Fitness Watch Preaches a Sermon
- Beth Brubaker
- 25 minutes ago
- 2 min read
My morning began at 2 a.m.
Writers know this hour well — the quietest stretch of the day when the world is asleep and ideas seem to arrive more easily. The coffee is strong, the house is still, and the writing cave feels like sacred space.
By the time 7 a.m. rolled around, I had already lived a full morning on the page.
I was heading to Bible study to help substitute in a class — something I was looking forward to — when I pulled onto the road and was greeted by heavy fog. The kind that softens the edges of everything. Headlights appeared as small glowing orbs ahead, and traffic moved slowly, cautiously, each car feeling its way forward through the gray morning.
Brake lights stretched ahead of me in a steady line.
Then my wrist buzzed.
I glanced down at my fitness watch.
“Relax.
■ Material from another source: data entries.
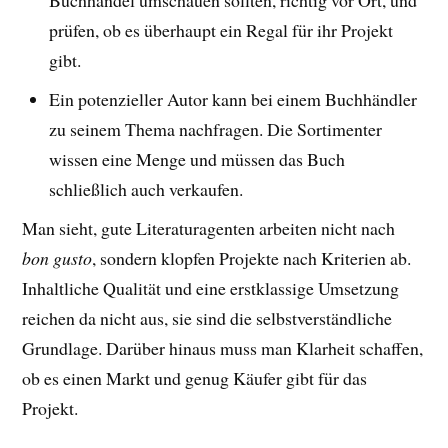
prüfen, ob es überhaupt ein Regal für ihr Projekt
gibt.
Ein potenzieller Autor kann bei einem Buchhändler
zu seinem Thema nachfragen. Die Sortimenter
wissen eine Menge und müssen das Buch
schließlich auch verkaufen.
Man sieht, gute Literaturagenten arbeiten nicht nach
bon gusto
, sondern klopfen Projekte nach Kriterien ab.
Inhaltliche Qualität und eine erstklassige Umsetzung
reichen da nicht aus, sie sind die selbstverständliche
Grundlage. Darüber hinaus muss man Klarheit schaffen,
ob es einen Markt und genug Käufer gibt für das
Projekt.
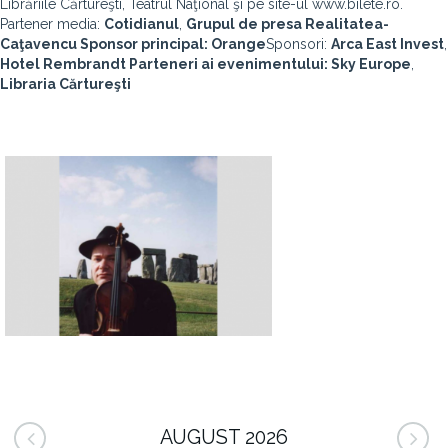
Librăriile Cărtureşti, Teatrul Naţional şi pe site-ul www.bilete.ro.
Partener media:
Cotidianul
,
Grupul de presa Realitatea-
Caţavencu
Sponsor principal:
Orange
Sponsori:
Arca East Invest
,
Hotel Rembrandt
Parteneri ai evenimentului:
Sky Europe
,
Libraria Cărtureşti
AUGUST 2026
High stress detected.”
Really?
I almost laughed out loud in the car.
Apparently even my watch thought I needed a moment.
It was true I had already been awake for five hours, writing since the middle of the night, and now the morning was unfolding quickly — traffic, fog, responsibility, and a schedule already in motion.
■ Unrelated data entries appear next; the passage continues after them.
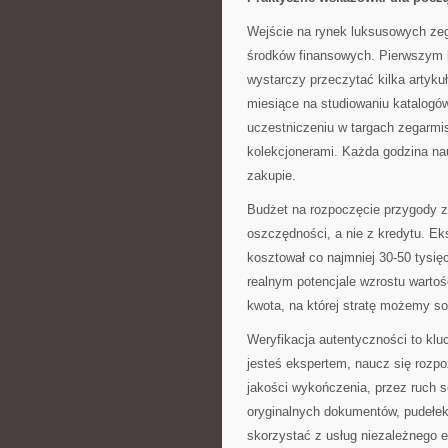
Wejście na rynek luksusowych zeg
środków finansowych. Pierwszym 
wystarczy przeczytać kilka artyk
miesiące na studiowaniu katalogów
uczestniczeniu w targach zegarmi
kolekcjonerami. Każda godzina na
zakupie.
Budżet na rozpoczęcie przygody z
oszczędności, a nie z kredytu. Ek
kosztował co najmniej 30-50 tysięc
realnym potencjale wzrostu wartoś
kwota, na której stratę możemy so
Weryfikacja autentyczności to klu
jesteś ekspertem, naucz się roz
jakości wykończenia, przez ruch s
oryginalnych dokumentów, pudełek
skorzystać z usług niezależnego ek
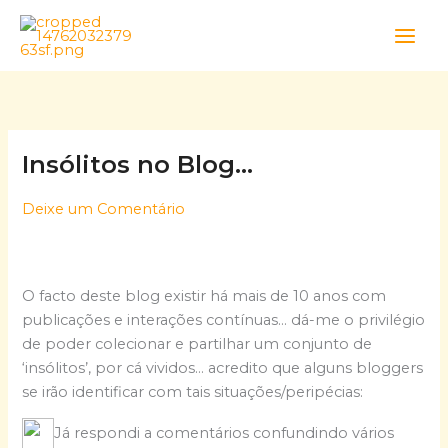
Skip
to
content
Insólitos no Blog…
Deixe um Comentário
O facto deste blog existir há mais de 10 anos com
publicações e interações contínuas… dá-me o privilégio
de poder colecionar e partilhar um conjunto de
‘insólitos’, por cá vividos… acredito que alguns bloggers
se irão identificar com tais situações/peripécias:
Já respondi a comentários confundindo vários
But somehow seeing those words flash across my wrist felt like being gently called out by a tiny digital conscience.
Relax.
Easier said than done in fog and traffic.
Still, I loosened my grip on the steering wheel and took a slow breath. The fog hung low across the road, the world quiet and softened in its gray veil. No one could rush through it. Every driver had to move carefully, patiently, trusting the road would reveal itself a little at a time.
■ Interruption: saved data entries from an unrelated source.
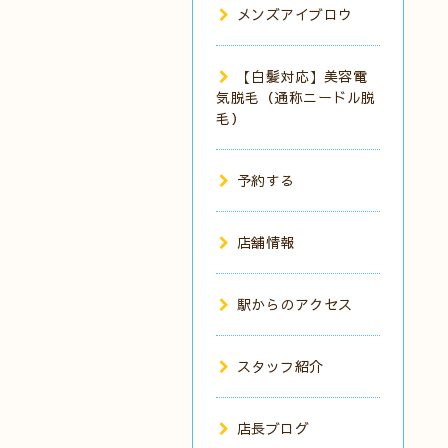
メンズアイブロウ
【白髪対応】美容電
気脱毛（通称ニードル脱
毛）
予約する
店舗情報
駅からのアクセス
スタッフ紹介
店長ブログ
It struck me then how often life works the same way.
Especially for those of us who wake early because we care deeply about the work before us — writers, teachers, volunteers, parents, friends. We move quickly, determined to do well with what we’ve been given.
Sometimes the body reminds us to slow down.
Even if the reminder comes from a watch.
The rest of the drive became something different — not a race against the clock, but a quiet moment to breathe before stepping into a room full of people and conversation.
Interestingly, when I arrived and settled into the class, the lesson that morning centered on God being in control.
I couldn’t help but smile.
Here I had spent the morning gripping the steering wheel, trying to move faster through fog that simply required patience — while my watch, the weather, and perhaps even the morning itself had been gently reminding me to let go.
The fog eventually lifted, just as it always does.
And maybe that was the real sermon of the morning.
Sometimes God lets the road stay foggy so we remember who actually sees the whole way ahead.
And sometimes…
He even uses a fitness watch to deliver the message.